Task instructions:
An exact copy of all the data is required, with pictures left out.
****************************************
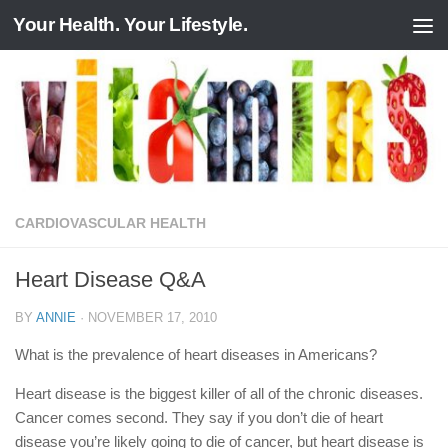
Your Health. Your Lifestyle.
Skip to content
CARDIOVASCULAR HEALTH
Heart Disease Q&A
BY
ANNIE
·
NOVEMBER 17, 2010
What is the prevalence of heart diseases in Americans?
Heart disease is the biggest killer of all of the chronic diseases.
Cancer comes second. They say if you don’t die of heart
disease you’re likely going to die of cancer, but heart disease is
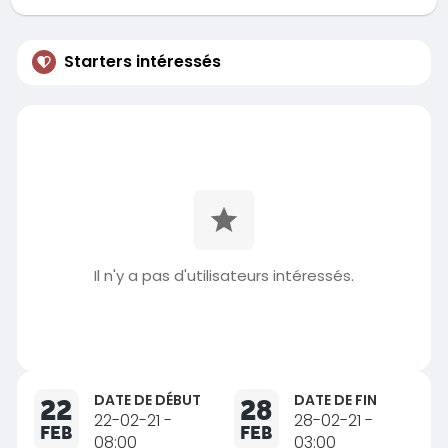
Starters intéressés
Il n'y a pas d'utilisateurs intéressés.
DATE DE DÉBUT
DATE DE FIN
22
28
22-02-21 -
28-02-21 -
FEB
FEB
08:00
03:00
****************************************
Solution to this problem:
Your Health. Your Lifestyle.
Skip to content
CARDIOVASCULAR HEALTH
Heart Disease Q&A
BY
ANNIE
·
NOVEMBER 17, 2010
What is the prevalence of heart diseases in Americans?
Heart disease is the biggest killer of all of the chronic diseases.
Cancer comes second. They say if you don’t die of heart
disease you’re likely going to die of cancer, but heart disease is
Starters intéressés
Il n'y a pas d'utilisateurs intéressés.
DATE DE DÉBUT
DATE DE FIN
22
28
22-02-21 -
28-02-21 -
FEB
FEB
08:00
03:00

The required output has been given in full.